**INPUT**
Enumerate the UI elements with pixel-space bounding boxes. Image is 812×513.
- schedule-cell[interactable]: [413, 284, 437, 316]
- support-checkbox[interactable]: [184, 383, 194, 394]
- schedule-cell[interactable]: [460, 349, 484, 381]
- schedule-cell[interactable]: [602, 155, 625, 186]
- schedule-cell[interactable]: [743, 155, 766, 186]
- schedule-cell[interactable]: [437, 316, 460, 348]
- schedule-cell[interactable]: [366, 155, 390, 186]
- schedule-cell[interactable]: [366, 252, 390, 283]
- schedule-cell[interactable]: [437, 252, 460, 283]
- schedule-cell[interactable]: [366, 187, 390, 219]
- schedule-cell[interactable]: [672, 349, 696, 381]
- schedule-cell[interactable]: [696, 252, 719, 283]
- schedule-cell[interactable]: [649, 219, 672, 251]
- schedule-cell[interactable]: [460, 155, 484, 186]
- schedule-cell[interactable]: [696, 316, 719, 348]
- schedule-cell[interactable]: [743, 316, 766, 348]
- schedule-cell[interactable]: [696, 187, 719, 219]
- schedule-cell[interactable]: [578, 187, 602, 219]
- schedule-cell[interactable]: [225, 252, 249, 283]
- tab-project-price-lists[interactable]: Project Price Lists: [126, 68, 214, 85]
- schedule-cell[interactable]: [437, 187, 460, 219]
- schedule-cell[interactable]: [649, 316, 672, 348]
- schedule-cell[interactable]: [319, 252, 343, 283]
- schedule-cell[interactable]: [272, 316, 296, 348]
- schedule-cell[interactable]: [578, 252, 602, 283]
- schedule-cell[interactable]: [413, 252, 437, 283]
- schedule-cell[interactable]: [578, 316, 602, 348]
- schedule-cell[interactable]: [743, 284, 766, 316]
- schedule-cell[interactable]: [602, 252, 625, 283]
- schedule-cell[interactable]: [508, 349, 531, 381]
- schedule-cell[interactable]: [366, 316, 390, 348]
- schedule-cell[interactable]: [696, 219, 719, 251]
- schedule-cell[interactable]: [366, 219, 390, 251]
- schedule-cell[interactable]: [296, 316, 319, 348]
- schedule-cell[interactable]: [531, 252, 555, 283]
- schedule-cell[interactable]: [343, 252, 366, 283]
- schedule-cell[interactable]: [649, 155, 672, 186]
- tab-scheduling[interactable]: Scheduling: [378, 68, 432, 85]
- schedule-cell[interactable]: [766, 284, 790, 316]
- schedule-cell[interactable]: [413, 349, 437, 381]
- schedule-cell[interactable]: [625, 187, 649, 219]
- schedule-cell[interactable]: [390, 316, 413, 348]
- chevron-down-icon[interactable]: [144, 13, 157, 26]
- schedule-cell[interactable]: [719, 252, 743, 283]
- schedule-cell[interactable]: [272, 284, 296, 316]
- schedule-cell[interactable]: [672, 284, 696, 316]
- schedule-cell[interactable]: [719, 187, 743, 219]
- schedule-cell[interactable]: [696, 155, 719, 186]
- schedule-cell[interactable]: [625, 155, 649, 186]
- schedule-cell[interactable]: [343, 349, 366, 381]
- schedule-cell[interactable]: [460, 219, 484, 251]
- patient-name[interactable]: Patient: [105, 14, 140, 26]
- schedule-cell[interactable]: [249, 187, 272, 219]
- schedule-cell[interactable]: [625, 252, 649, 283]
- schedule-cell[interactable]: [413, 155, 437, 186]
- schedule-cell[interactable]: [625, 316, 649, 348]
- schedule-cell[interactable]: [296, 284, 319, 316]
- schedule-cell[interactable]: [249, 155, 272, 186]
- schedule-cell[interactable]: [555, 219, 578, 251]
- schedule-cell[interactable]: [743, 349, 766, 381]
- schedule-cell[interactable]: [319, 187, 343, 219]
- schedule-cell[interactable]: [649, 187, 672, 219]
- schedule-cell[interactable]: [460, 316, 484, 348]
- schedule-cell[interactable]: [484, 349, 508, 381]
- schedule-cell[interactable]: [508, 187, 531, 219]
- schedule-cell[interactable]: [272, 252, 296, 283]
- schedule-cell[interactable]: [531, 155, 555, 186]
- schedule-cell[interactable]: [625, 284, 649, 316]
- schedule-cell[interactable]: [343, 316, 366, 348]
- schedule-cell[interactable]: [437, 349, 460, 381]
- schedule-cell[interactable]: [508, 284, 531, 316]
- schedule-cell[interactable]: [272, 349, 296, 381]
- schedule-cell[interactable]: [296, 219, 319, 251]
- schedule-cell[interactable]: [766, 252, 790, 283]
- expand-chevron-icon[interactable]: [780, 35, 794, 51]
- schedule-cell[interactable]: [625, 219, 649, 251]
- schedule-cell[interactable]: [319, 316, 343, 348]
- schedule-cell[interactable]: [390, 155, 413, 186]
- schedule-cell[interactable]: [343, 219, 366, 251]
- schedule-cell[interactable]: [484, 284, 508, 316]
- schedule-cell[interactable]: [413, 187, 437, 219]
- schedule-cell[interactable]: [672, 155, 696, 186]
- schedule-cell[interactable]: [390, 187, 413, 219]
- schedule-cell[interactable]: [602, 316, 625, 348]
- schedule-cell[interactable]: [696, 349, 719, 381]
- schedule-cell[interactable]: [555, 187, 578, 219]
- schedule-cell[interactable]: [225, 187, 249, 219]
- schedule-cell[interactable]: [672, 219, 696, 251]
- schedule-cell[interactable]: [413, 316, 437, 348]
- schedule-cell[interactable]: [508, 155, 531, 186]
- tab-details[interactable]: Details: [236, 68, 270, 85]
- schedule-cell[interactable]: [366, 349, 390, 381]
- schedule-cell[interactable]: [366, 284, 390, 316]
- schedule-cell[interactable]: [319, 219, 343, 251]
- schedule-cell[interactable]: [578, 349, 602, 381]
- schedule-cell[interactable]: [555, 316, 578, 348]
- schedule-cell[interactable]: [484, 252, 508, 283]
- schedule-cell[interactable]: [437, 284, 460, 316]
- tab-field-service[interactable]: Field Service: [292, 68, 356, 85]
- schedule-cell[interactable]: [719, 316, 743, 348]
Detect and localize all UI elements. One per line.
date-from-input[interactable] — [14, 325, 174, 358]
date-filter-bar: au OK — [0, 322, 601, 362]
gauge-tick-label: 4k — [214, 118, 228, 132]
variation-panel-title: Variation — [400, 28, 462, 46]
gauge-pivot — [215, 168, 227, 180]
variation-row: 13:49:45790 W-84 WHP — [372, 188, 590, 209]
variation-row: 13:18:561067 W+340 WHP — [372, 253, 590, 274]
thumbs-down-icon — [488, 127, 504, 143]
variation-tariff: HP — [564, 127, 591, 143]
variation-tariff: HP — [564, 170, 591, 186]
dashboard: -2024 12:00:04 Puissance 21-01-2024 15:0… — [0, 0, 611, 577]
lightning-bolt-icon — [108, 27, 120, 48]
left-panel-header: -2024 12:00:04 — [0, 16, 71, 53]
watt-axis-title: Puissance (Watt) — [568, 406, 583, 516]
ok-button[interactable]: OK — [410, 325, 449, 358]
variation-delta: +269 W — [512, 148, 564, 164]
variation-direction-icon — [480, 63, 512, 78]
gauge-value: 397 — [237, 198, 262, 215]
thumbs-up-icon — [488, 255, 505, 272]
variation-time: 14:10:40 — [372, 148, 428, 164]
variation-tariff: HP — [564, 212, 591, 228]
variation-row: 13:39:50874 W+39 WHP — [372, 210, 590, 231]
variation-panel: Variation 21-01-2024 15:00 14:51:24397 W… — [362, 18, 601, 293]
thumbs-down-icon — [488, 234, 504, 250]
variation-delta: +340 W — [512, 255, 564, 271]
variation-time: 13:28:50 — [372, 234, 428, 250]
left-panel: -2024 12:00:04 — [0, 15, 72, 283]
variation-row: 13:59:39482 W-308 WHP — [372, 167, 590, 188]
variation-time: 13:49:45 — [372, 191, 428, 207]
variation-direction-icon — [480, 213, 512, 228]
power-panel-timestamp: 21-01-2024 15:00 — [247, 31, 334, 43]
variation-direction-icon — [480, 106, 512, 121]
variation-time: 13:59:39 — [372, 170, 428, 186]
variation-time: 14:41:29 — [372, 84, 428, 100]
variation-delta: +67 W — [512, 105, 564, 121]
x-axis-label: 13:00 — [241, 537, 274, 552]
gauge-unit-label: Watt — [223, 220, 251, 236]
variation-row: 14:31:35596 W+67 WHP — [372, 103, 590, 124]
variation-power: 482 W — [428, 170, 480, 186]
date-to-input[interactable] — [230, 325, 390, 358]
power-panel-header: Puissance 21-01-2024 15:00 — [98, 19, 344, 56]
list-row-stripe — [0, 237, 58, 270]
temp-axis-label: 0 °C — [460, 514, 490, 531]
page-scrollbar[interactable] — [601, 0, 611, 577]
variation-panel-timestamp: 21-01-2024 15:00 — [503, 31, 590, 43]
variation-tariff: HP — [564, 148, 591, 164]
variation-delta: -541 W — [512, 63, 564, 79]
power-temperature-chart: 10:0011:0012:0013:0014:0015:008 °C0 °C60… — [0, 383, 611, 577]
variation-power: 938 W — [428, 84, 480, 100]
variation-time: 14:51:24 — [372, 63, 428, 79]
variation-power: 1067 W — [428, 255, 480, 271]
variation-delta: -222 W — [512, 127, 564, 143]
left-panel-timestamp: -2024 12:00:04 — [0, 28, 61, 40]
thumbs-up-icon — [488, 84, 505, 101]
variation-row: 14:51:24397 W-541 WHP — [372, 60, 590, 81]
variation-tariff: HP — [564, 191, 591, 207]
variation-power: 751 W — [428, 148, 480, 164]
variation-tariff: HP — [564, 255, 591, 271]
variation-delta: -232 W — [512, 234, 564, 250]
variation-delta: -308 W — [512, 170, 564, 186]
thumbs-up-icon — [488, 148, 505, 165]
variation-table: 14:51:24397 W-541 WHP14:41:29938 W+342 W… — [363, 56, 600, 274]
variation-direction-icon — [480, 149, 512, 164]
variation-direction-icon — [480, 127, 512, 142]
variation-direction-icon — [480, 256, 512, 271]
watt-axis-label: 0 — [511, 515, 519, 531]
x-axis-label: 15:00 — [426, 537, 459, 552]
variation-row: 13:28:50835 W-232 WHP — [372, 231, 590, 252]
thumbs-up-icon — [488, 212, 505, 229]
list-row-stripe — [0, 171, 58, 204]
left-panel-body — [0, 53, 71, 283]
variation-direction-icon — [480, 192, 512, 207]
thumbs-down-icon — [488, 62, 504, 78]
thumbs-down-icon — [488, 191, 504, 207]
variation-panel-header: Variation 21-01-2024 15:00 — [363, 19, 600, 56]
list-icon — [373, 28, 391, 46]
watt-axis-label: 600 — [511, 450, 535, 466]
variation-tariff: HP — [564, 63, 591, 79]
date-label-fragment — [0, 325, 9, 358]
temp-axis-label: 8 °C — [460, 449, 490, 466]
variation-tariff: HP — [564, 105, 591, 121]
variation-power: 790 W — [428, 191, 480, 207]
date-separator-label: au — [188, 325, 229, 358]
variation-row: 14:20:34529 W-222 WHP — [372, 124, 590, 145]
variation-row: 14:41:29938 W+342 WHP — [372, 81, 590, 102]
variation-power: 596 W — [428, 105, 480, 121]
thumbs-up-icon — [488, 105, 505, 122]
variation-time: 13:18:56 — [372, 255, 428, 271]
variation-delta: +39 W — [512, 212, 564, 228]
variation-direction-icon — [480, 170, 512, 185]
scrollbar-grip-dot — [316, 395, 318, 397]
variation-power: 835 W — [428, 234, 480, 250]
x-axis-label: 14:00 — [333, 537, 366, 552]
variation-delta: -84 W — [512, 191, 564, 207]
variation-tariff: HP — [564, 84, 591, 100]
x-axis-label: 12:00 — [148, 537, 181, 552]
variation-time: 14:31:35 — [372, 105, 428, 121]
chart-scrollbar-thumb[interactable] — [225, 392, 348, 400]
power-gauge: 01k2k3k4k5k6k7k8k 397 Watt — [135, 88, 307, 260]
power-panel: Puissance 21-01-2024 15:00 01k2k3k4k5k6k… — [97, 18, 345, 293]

**DIRECTIONS**
Search the entries for the word "chevron" and pick out every line that holds it.

**THE ANSWER**
- chevron-down-icon[interactable]: [144, 13, 157, 26]
- expand-chevron-icon[interactable]: [780, 35, 794, 51]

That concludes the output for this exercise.